Select a set of algorithms to apply, select evaluation metrics, and evaluate/compare algorithms.

In [34]:
# Create a list, with one item per algorithm. Each item has a name, and a classifier object.
models = []
models.append(('LR',  LogisticRegression()))
models.append(('LDA', LinearDiscriminantAnalysis()))
models.append(('kNN', KNeighborsClassifier()))
models.append(('DT',  DecisionTreeClassifier()))
models.append(('NB',  GaussianNB()))
models.append(('SVM', SVC()))

In [35]:
# The scoring function 
scoring = 'accuracy'

In [36]:
# We are going to evaluate all classifiers, and store results in two lists:
results = []
names   = []
for name, model in models:
    kfold = KFold(n_splits=10, random_state=7)
    cv_results = cross_val_score(model, X_data, data.target, cv=kfold, scoring=scoring)
    results.append(cv_results)
    names.append(name)
    print("%03s: %f (+/- %f)" % (name, cv_results.mean(), cv_results.std()))

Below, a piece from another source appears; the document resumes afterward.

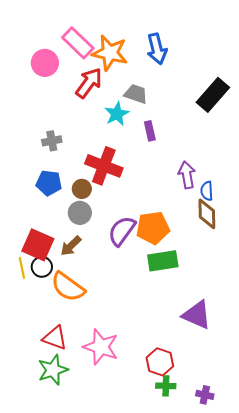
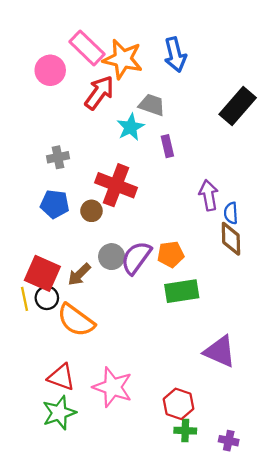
gray circle: (80, 213) -> (112, 257), moved
orange pentagon: (153, 228) -> (171, 254), size x0.7

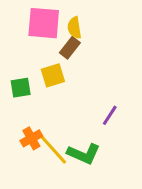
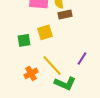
brown rectangle: (70, 48) -> (65, 14), moved, turned 40
yellow line: (53, 149) -> (52, 65), moved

 LR: 0.880000 (+/- 0.148474)
LDA: 0.966667 (+/- 0.061464)
kNN: 0.933333 (+/- 0.084327)
 DT: 0.926667 (+/- 0.091652)
 NB: 0.946667 (+/- 0.058119)
SVM: 0.953333 (+/- 0.052068)


In [37]:
import matplotlib.pyplot as plt
%matplotlib notebook

plt.boxplot(results)
plt.xticks(list(range(1,len(names)+1)), names)
plt.show()

<IPython.core.display.Javascript object>

Using Kfold, it is obvious that the best algorithm for out dataset is LinearDiscriminantAnalysis because of the values of accuracy

## Step 7: Model Training

We split our data to train and validation.

In [38]:
X_train, X_validation, Y_train, Y_validation = train_test_split(X_data, data.target, test_size=0.20, random_state=7)

In [39]:
LDA = LinearDiscriminantAnalysis()
LDA_model = LDA.fit(X_train, Y_train)

In [40]:
predictions = LDA_model.predict(X_validation)

In [41]:
acc = accuracy_score(predictions, Y_validation)

In [42]:
print acc

0.966666666667


We can see that the accuracy is close to 1 and more specifically the same with kFold.

In [43]:
print (confusion_matrix(Y_validation, predictions))


[[ 7  0  0]
 [ 0 11  1]
 [ 0  0 11]]


In [44]:
from sklearn.metrics import confusion_matrix
cnf_matrix = confusion_matrix(Y_validation, predictions)
cm = confusion_matrix(Y_validation, predictions)
cm = confusion_matrix(Y_validation, predictions)
print cm
plt.matshow(cm)
plt.title('Confusion matrix')
plt.colorbar()
plt.ylabel('True label')
plt.xlabel('Predicted label')
plt.show()

[[ 7  0  0]
 [ 0 11  1]
 [ 0  0 11]]


<IPython.core.display.Javascript object>

From the above plot, we can see that we have a miss. This is why the accuracy is not 1.